Кейл всегда был ей как родной брат, а в последние годы они с ним сошлись особенно близко. Их сроднили и выговоры, на которые не скупился Клод Фрейзер, и его неумелые, грубоватые шутки, и долгие разговоры о бизнесе, которые порой затягивались далеко за полночь. Они вдвоем уничтожили, наверное, целый вагон кофе, они вместе шутили и смеялись, помогали друг другу справиться с бумажной рутиной, и каждый считал делом чести выручить другого, если кому-то из них случалось допустить ошибку или промах. Правда, после того как над «Голубой Чайкой» нависла угроза поглощения, после инсульта деда и злосчастной вечеринки в Рио, Джессика начала ощущать в отношениях с Кейлом некоторую напряженность, однако все это было ерундой по сравнению с тем, что соединяло их прежде.

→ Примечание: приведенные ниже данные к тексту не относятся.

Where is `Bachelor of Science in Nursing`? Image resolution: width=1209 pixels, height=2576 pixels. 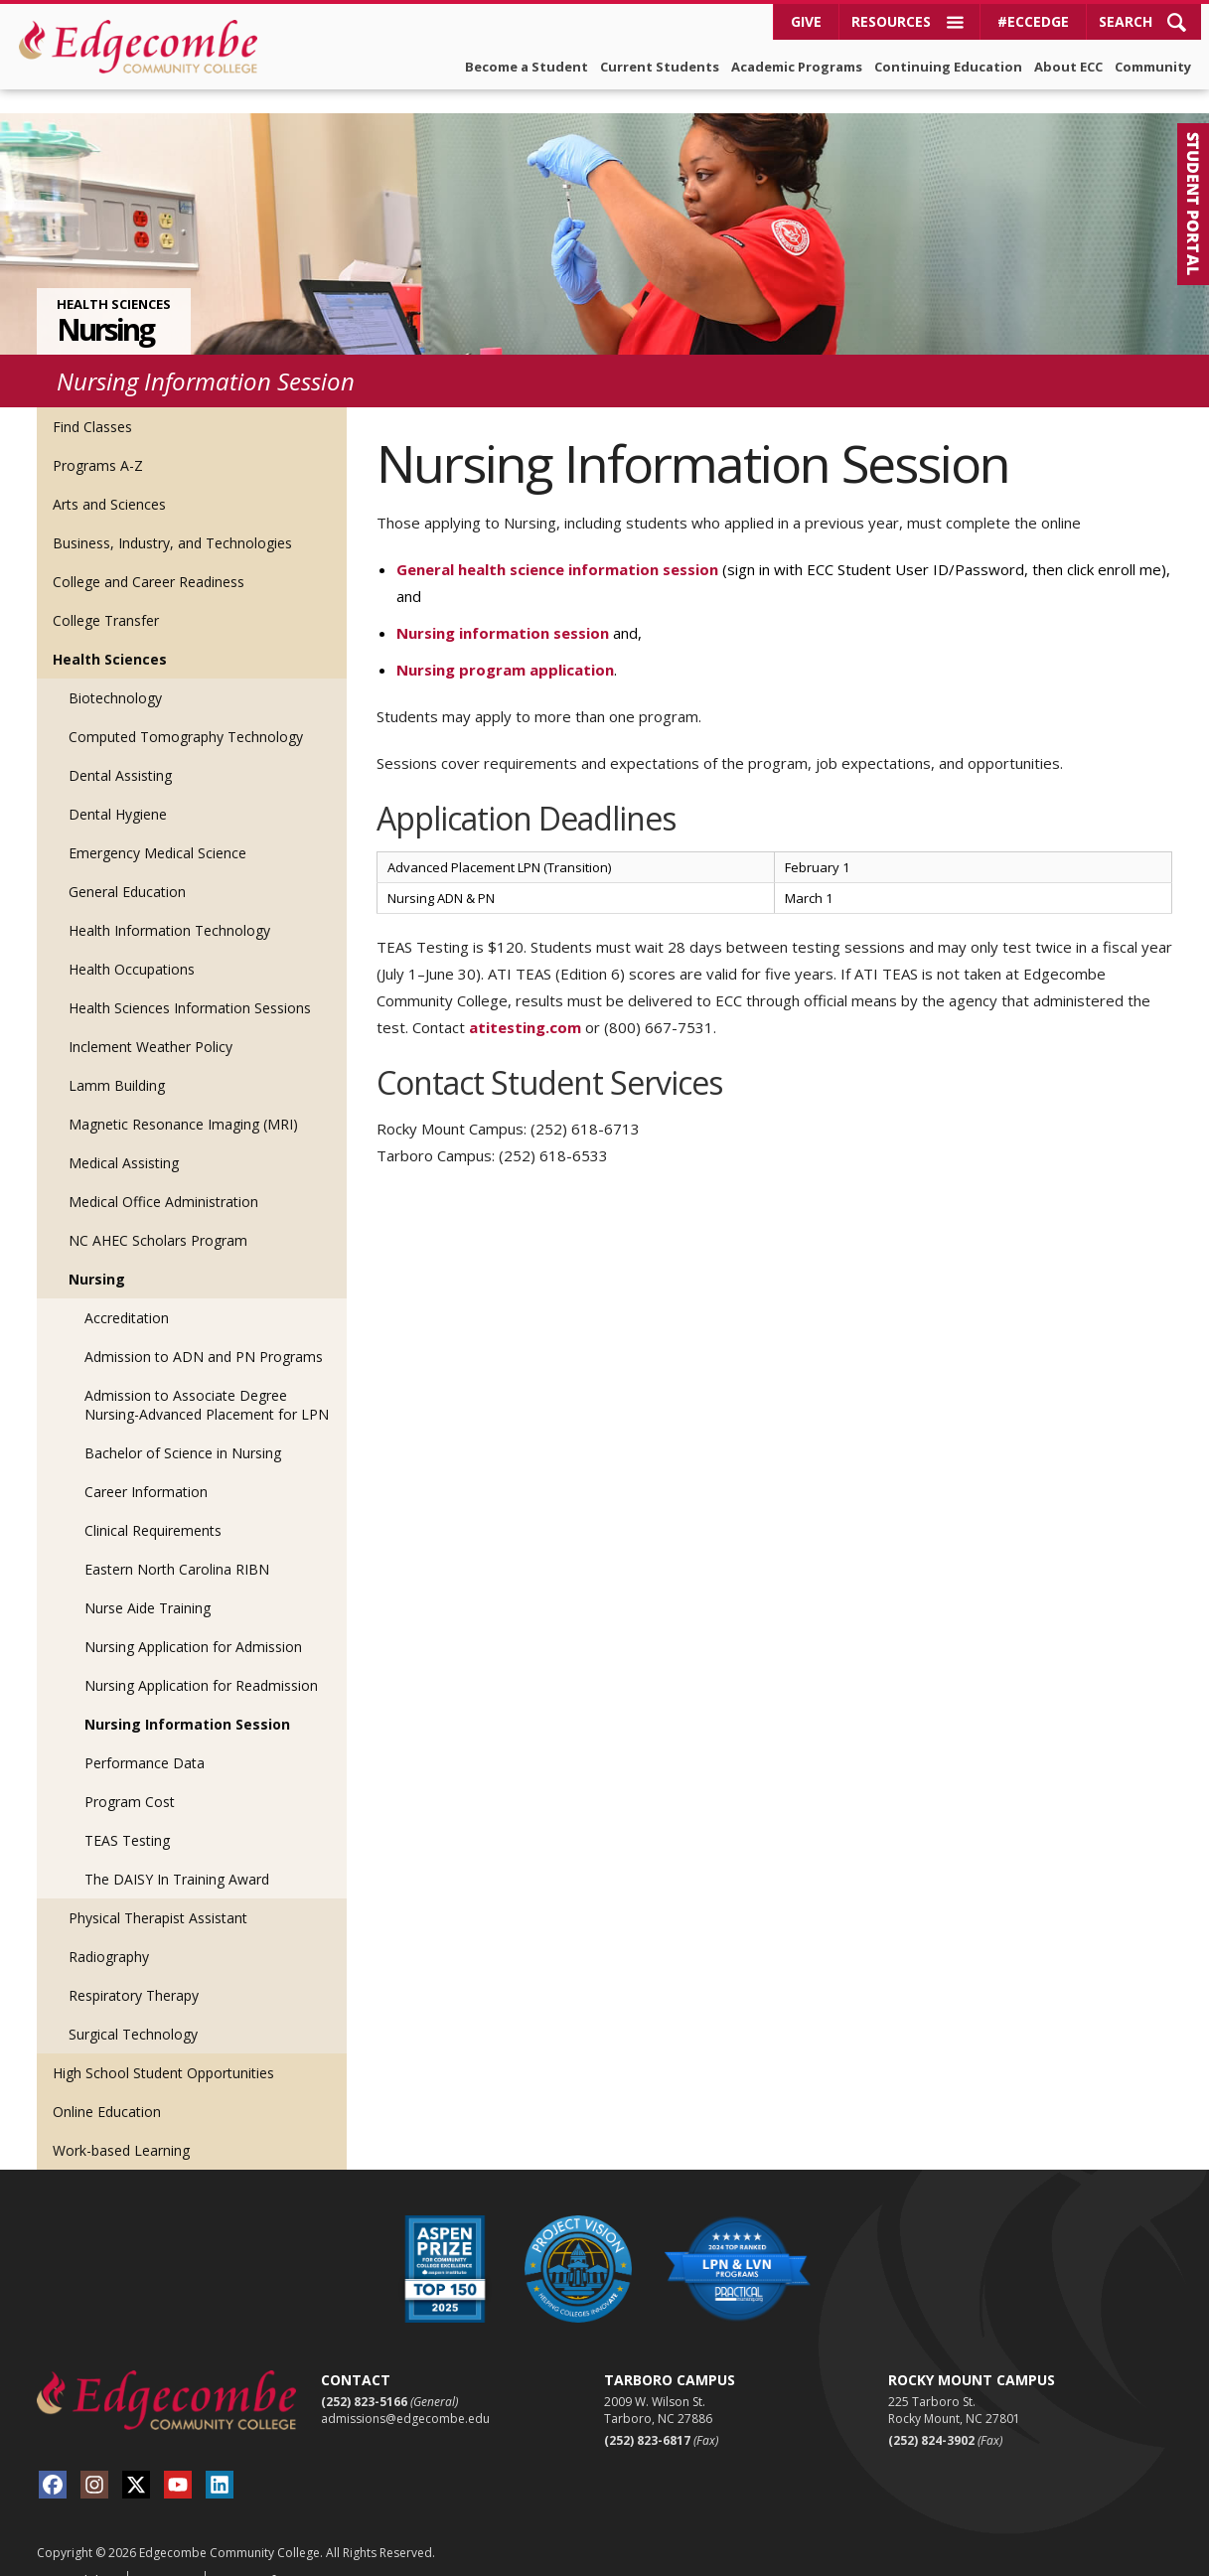 Bachelor of Science in Nursing is located at coordinates (182, 1429).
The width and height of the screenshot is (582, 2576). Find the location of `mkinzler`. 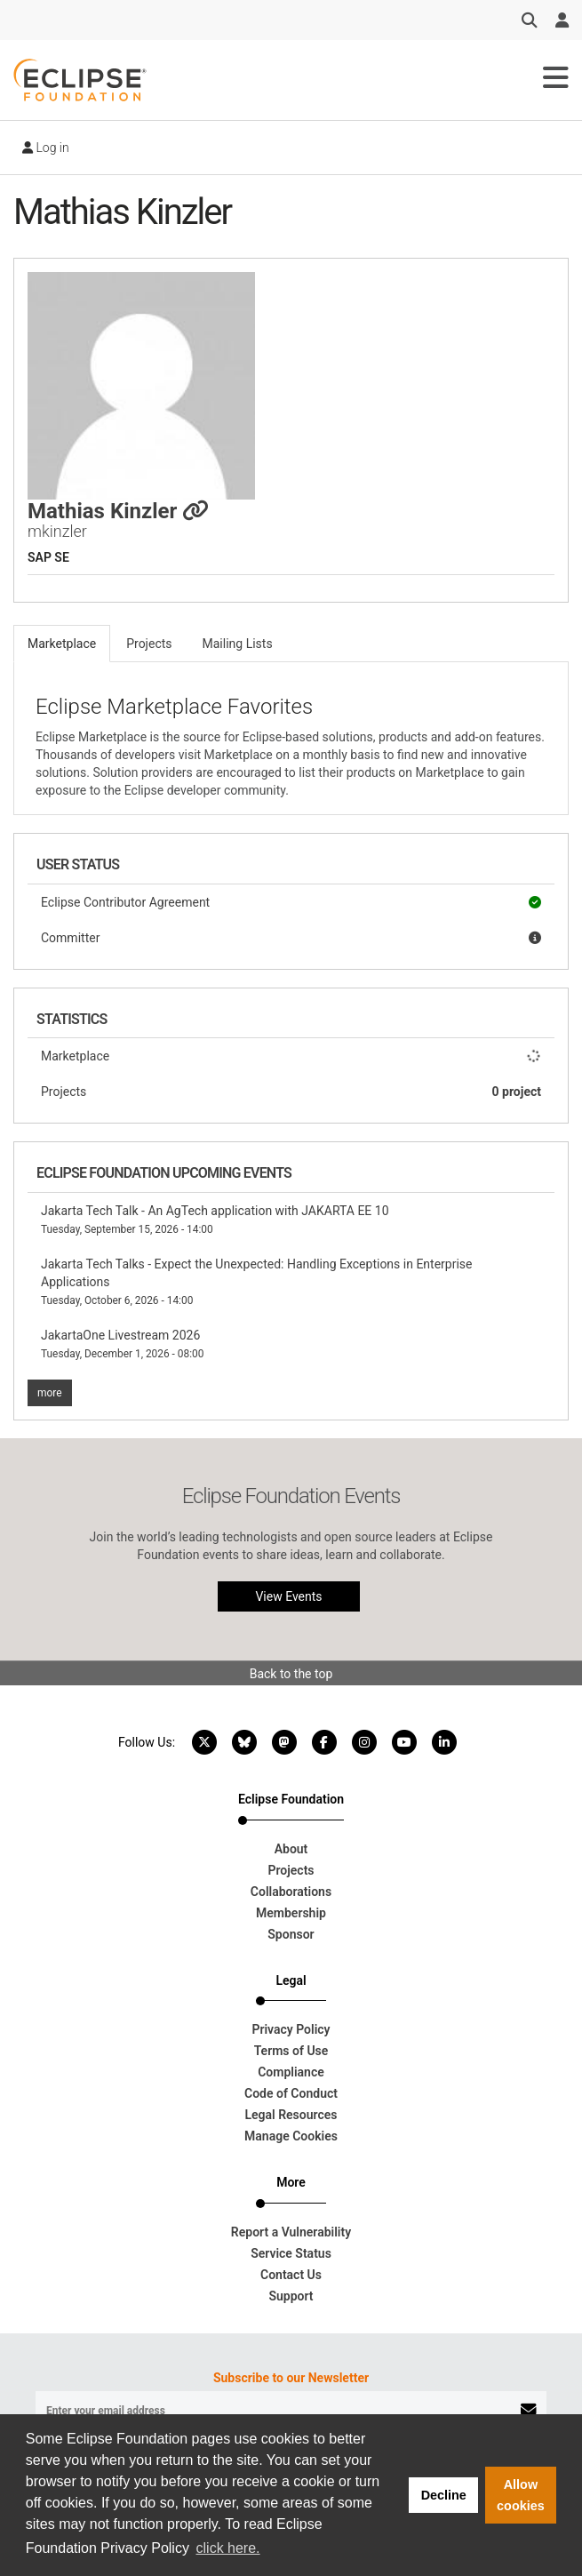 mkinzler is located at coordinates (57, 531).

Отрезок шоссе номер десять, шедший вдоль дамбы Бон-Карре до Батон-Ружа, еще никогда не казался Джессике таким бесконечно длинным. Ощущение, что автомобиль ползет как черепаха, не оставляло ее с тех самых пор, как она выехала из Нового Орлеана, и Джессике приходилось постоянно следить за тем, чтобы не превысить разрешенную скорость. Но стоило ей забыться, как стрелка спидометра упрямо возвращалась на правую половину циферблата. Тогда Джессика спохватывалась и, сбросив газ, вспоминала о своем последнем путешествии по этому маршруту, которое она проделала с Рафаэлем на вертолете. Поняв ее состояние, он проявил настоящую заботу, предложив этот полет, но только теперь Джессика оказалась способна в полной мере оценить его предусмотрительность и внимание.

Но вот за окнами ее машины пронеслись и Батон-Руж, и Брю-Бридж, и Лафайетт; остались позади болота, густо заросшие кугой и тростником; отстучали под колесами стыки между уложенными на бетонные сваи секциями шоссе, и Джессика, обогнув озеро Чарльз, оказалась на границе страны заливных лугов и рисовых чеков. Словно дикая утка, возвращающаяся на ночлег в свой дом на болоте, Джессика пересекла Береговой канал и помчалась навстречу прохладному морскому ветру, несущему с собой запах соли, йода и гниющих на берегу водорослей.